= ISO 14051 =

ISO 14051 is part of the ISO 14000 family of standards relating to environmental management codified by the International Organization for Standardization. The purpose of ISO 14051:2011 is to provide principles and generic guidelines on material flow cost accounting. The norm seeks to provide a universally recognized paradigm for practitioners and companies employing material flow cost accounting. It is not intended for third parties certification.

== Introduction ==
ISO 14051 was published as a standard in 2011. It covers the implementation of material flow cost accounting (MFCA). In MFCA energy can be accounted as part of the cost of flow of materials or separated. Many organizations are unaware of the real cost of loss of materials due to incomplete recording in traditional cost accounting. This norm aims to fulfill a gap providing a tool to use an integrate accounting perspective that helps to reduce environmental impact and financial costs.

== Scope ==
ISO 14051:2011 provides general framework for the implementation of material flow cost accounting in small, medium and big organizations. In MFCA flow and inventories of materials are measured in physical amounts (i.e. mass, volume, liters, etc.) and the costs related with these flows are also taken into account and assessed.
ISO 14051 is a tool of environmental management accounting and it provides information for internal use.

MFCA can be extended to other organizations in the supply chain, both upstream and downstream, thus helping to develop an integrated approach to improving material and energy efficiency in the supply chain.

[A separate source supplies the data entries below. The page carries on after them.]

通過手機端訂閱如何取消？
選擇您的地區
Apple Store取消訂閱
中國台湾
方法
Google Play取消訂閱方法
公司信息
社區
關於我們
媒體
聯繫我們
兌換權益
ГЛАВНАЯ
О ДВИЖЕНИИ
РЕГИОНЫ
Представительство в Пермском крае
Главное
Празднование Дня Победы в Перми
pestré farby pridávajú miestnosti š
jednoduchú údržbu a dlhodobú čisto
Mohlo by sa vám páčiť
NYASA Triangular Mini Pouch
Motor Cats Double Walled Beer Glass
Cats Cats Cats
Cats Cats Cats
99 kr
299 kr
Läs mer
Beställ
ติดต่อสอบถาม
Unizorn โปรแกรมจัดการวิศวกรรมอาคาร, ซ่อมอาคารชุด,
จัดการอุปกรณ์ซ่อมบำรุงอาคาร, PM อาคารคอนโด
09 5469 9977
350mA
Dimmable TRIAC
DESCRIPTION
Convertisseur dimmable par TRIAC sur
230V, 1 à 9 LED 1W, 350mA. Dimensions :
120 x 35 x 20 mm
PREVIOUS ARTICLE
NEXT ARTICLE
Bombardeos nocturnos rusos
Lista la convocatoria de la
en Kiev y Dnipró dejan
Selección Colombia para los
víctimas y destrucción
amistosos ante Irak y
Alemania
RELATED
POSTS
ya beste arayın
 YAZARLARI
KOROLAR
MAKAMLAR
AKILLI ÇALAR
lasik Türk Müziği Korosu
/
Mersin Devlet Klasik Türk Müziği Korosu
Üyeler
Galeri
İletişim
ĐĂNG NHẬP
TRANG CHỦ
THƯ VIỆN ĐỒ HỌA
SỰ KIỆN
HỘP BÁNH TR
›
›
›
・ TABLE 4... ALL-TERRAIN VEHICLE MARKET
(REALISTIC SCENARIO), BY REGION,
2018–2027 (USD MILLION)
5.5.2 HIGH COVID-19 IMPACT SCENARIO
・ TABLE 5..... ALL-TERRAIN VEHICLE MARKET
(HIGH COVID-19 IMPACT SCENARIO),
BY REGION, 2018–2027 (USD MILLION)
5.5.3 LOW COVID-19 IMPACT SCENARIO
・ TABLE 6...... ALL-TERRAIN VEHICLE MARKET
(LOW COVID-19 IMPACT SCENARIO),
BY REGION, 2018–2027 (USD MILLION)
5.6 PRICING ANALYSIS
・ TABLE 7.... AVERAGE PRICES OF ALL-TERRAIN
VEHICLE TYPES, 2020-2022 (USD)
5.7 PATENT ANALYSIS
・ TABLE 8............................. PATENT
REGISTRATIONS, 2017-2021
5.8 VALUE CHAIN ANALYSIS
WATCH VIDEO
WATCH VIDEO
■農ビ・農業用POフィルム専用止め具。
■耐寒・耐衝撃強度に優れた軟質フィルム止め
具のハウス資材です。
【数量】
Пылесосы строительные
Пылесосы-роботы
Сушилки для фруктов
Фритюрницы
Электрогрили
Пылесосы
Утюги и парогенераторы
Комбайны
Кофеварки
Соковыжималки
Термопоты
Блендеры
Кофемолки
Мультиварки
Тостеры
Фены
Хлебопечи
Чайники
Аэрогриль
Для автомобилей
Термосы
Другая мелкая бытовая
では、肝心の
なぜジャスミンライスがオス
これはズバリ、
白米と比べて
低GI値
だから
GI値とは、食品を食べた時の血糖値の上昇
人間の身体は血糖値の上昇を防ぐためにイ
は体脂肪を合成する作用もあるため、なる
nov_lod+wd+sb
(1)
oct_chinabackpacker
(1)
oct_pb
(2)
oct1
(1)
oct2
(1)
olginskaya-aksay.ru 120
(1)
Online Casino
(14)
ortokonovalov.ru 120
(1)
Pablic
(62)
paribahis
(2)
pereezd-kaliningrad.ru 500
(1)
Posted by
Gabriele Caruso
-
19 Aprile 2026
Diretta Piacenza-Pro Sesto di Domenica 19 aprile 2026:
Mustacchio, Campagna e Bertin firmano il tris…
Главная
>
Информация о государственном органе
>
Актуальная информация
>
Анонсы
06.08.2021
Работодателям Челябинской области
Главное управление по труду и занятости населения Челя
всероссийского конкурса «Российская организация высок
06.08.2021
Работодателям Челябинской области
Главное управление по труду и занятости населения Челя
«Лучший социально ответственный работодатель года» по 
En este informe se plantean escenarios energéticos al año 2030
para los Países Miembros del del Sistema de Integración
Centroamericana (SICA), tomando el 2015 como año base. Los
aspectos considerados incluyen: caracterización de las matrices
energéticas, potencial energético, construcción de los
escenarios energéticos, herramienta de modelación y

This extension can be beneficial because waste generation in an organization is often driven by the nature or quality of materials provided by a supplier, or the specification of the product requested by a customer.

== Cost estimation under ISO 14051:2011 ==
MFCA are estimated three kind of costs:
(1) Material cost
(2) System cost
(3) Waste management cost.

Energy costs can be added to material costs or be quantified separately. Material, energy and system costs are assigned to cost centers outputs differentiating clearly which percentage belongs to final product and which percentage belongs to waste. The normative highlights the importance of a proper assignation criteria. Some criteria mentioned are number of hours of machine work, production, number of employees, number of hours of employees work, number of tasks completed, etc. in the estimation is needed to consider produce that is an output for a cost center but an input for another as well as internally recycled material.

== Difference between MFCA and traditional cost accounting ==
Before the implementation of this particular ISO it is helpful to understand the difference with the traditional cost accounting. MFCA makes a record of material flow in physical and monetary terms and puts emphasis in the loss of materials (or in other words, the waste produced). Although traditional cost accounting recognizes loss of materials, waste management costs are not separated but integrated in the total cost of production. This practice makes difficult to identify easily and clearly which part of production is due to losses or waste generation.

MFCA highlights waste management costs and inefficiency of processes therefore making easier to identify room for improvements. Many losses produce environmental impact (air pollution, water pollution, health problems, etc.) therefore identifying losses, the framework aims to make easier to also reduce some environmental impacts. It is worth saying that this framework does not identify environmental impact that is not linked with any material cost.

==Sources==
- Jasch, C. (2003). The use of Environmental Management Accounting (EMA) for identifying environmental costs. Journal of Cleaner Production, 11(6), 667–676. doi:10.1016/S0959-6526(02)00107-5
- Schaltegger, S., & Burritt, R. (2000). Contemporary Environmental Accounting: Issues, Concepts and Practice. Sheffield, UK: Greenleaf Publishing Limited.